Table of Contents
Fetching ...

Predicting Dynamics of Ultra-Large Complex Systems by Inferring Governing Equations

Qi Shao, Duxin Chen, Jiawen Chen, Yujie Zeng, Athen Ma, Wenwu Yu, Vito Latora, Wei Lin

Abstract

Predicting the behavior of ultra-large complex systems, from climate to biological and technological networks, is a central unsolved challenge. Existing approaches face a fundamental trade-off: equation discovery methods provide interpretability but fail to scale, while neural networks scale but operate as black boxes and often lose reliability over long times. Here, we introduce the Sparse Identification Graph Neural Network, a framework that overcome this divide by allowing to infer the governing equations of large networked systems from data. By defining symbolic discovery as edge-level information, SIGN decouples the scalability of sparse identification from network size, enabling efficient equation discovery even in large systems.
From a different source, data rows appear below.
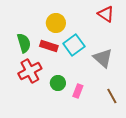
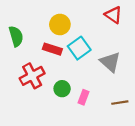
green semicircle: (24, 43) -> (16, 36), moved
brown line: (112, 96) -> (120, 103), turned -70

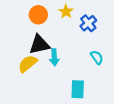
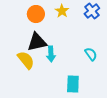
blue cross: (88, 23) -> (92, 11), moved
yellow semicircle: (28, 64) -> (26, 60), turned 90

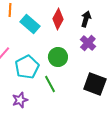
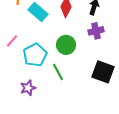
purple cross: (88, 43) -> (96, 31), turned 35

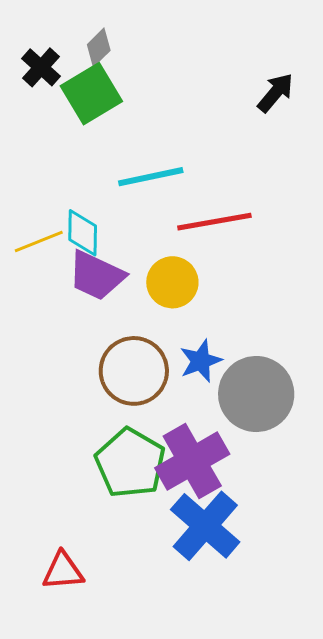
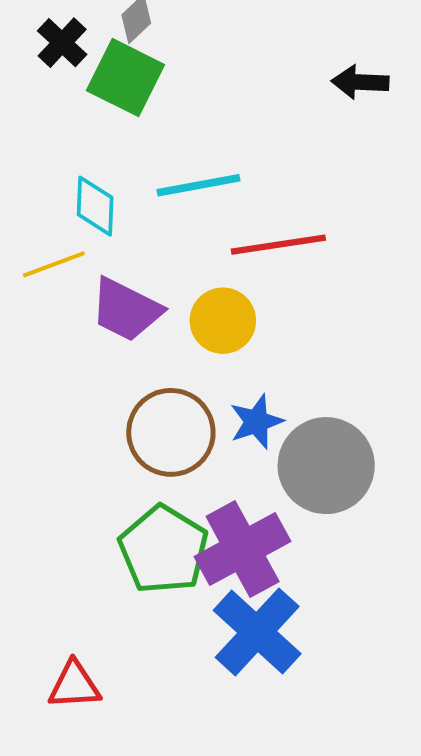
black arrow: (275, 93) -> (360, 82), turned -129
green square: (91, 94) -> (126, 78), turned -34
cyan diamond: (83, 233) -> (95, 206), moved

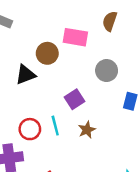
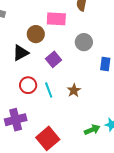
purple square: (75, 99) -> (54, 59), moved
red circle: (30, 129) -> (28, 85), moved

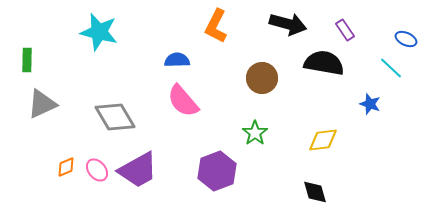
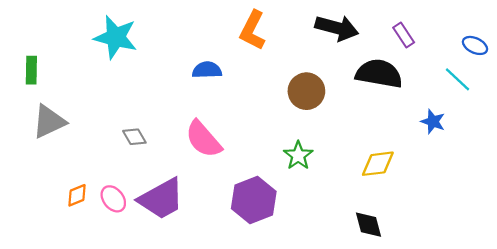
pink semicircle: (183, 101) -> (203, 139), moved
gray diamond: (115, 117) -> (134, 137), size x0.5

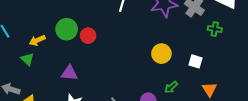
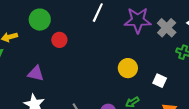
green circle: (67, 29) -> (40, 20), moved

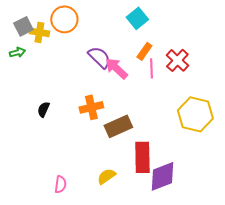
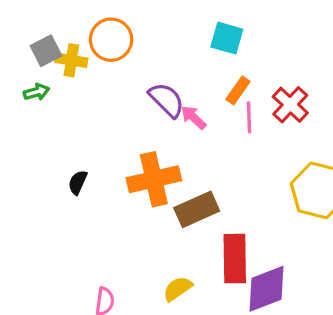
cyan square: (137, 18) -> (227, 38), turned -35
pink arrow: (116, 68) -> (194, 117), size x0.7
orange cross: (91, 107) -> (154, 179), size x1.4

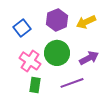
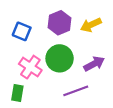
blue square: (22, 28) -> (22, 31), turned -30
green rectangle: (35, 85) -> (17, 93), moved

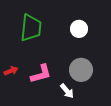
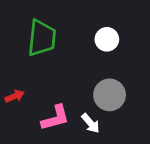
pink L-shape: (41, 74) -> (55, 118), moved

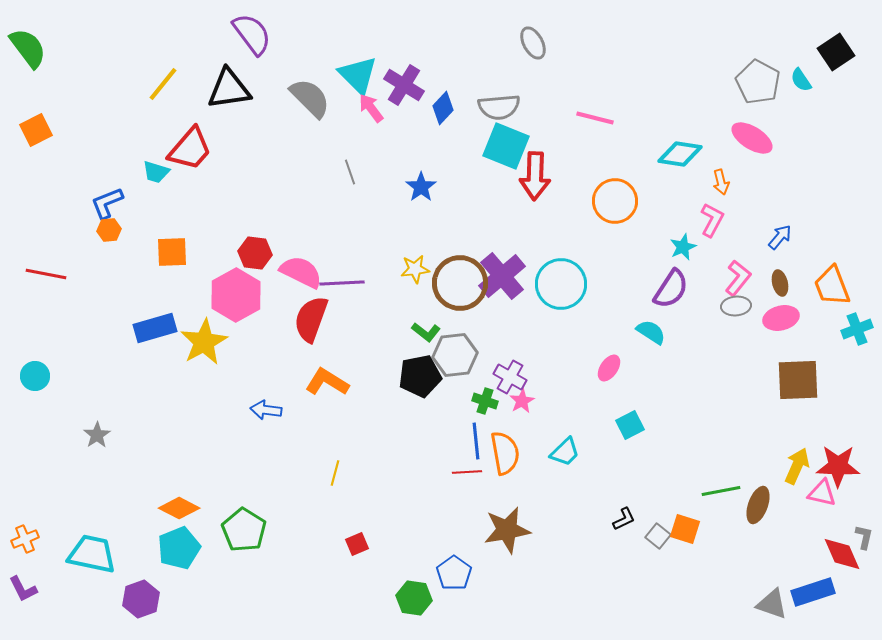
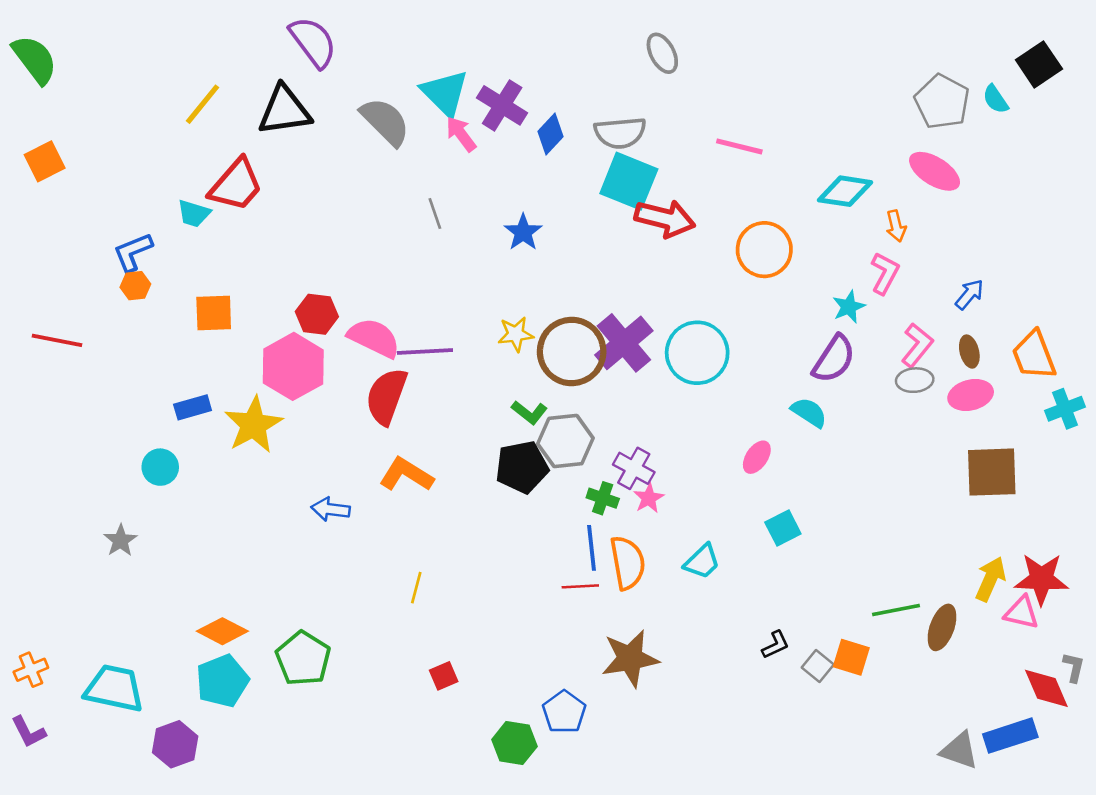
red arrow: (535, 176) -> (665, 219), turned -78
blue rectangle: (155, 328) -> (193, 407), size x0.7
cyan circle: (35, 376) -> (160, 467), moved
SIGN allows to study networks with over 100,000 nodes while remaining robust to noise, sparse sampling, and missing data. Across diverse benchmark systems, including coupled chaotic oscillators, neural dynamics, and epidemic spreading, it recovers governing equations with high precision and sustains accurate long-term predictions. Applied to a data set of time series of temperature measurements in 71,987 sea surface positions, SIGN identifies a compact predictive network model and captures large-scale sea surface temperature conditions up to two years in advance. By enabling equation discovery at previously inaccessible scales, SIGN opens a path toward interpretable and reliable prediction of real-world complex systems.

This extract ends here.